Subsidy cut slashes Chinese wind turbine margins

June 19 – China’s wind turbine original equipment manufacturers (OEMs) could have their gross profit margins halved due to subsidy cuts, Wood Mackenzie forecasts. Commissioned onshore wind power capacity is expected to drop by more than 16% to 19 gigawatts (GW) from 2020 to 2021 as government subsidies were terminated. This could also lead to a 27% drop in turbine prices over the next five years, slashing OEMs’ gross profit margins by half.

PowerPHASE converts gas peakers into storage engine

June 18 – U.S. emergency power provider PowerPHASE has developed an upgrade to convert 7F gas turbine-based peaking plants (350 MW each) to a so-called Storage Engine (400 MW). The unit would be able to store 3500 MWh daily and discharge 4800 MWh daily. CEO Bob Kraft claims utility customers could dispatch the Storage Engine, despite its lower heat rate (4000), ahead of higher heat rate options (9000 for gas peakers) in a competitive market like ERCOT in Texas.
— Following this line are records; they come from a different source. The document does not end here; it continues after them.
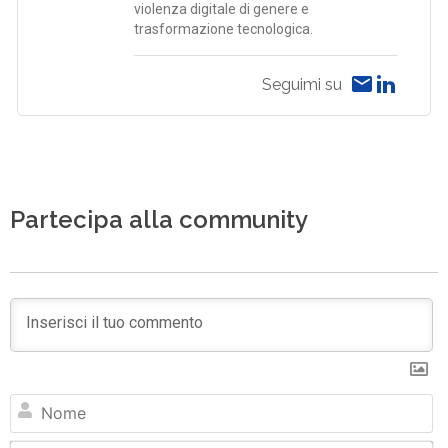
violenza digitale di genere e
trasformazione tecnologica.
Seguimi su
Partecipa alla community
N
Em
Cummins names Davis head of New Power unit

June 17 – Cummins has appointed Amy Davis as Vice President and President of the company’s New Power Segment, effective July 1. The new unit includes Cummins’ electrified powertrains, battery design and assembly, battery management, fuel cell and hydrogen generation.

GE powers USS Zumwalt

June 16 – The US Navy has taken delivery of the USS Zumwalt, its first full-electric power and propulsion ship, equipped by GE’s Power Conversion. The ship features a high-voltage system, propulsion drive trains with multi-phase VDM25000 power converters and advanced induction motors. Kevin Byrne, head of GE’s North America marine segment said “the full-electric power and propulsion ship has the flexibility to direct energy where it is needed on the platform.”

New England power prices down 40%

June 15 – Spot electricity prices in New England (NE) has fallen since winter 2019/20 when it stood at an average $28/MWh, down 40% from an average $47/MWh in the previous winter. Low natural gas prices, warmer-than-normal temperatures, lower loads, and reduced needs to run expensive peakload generators were the cause for the substantial drop in NE’s winter electricity prices, the U.S. Energy Information Administration (EIA) finds.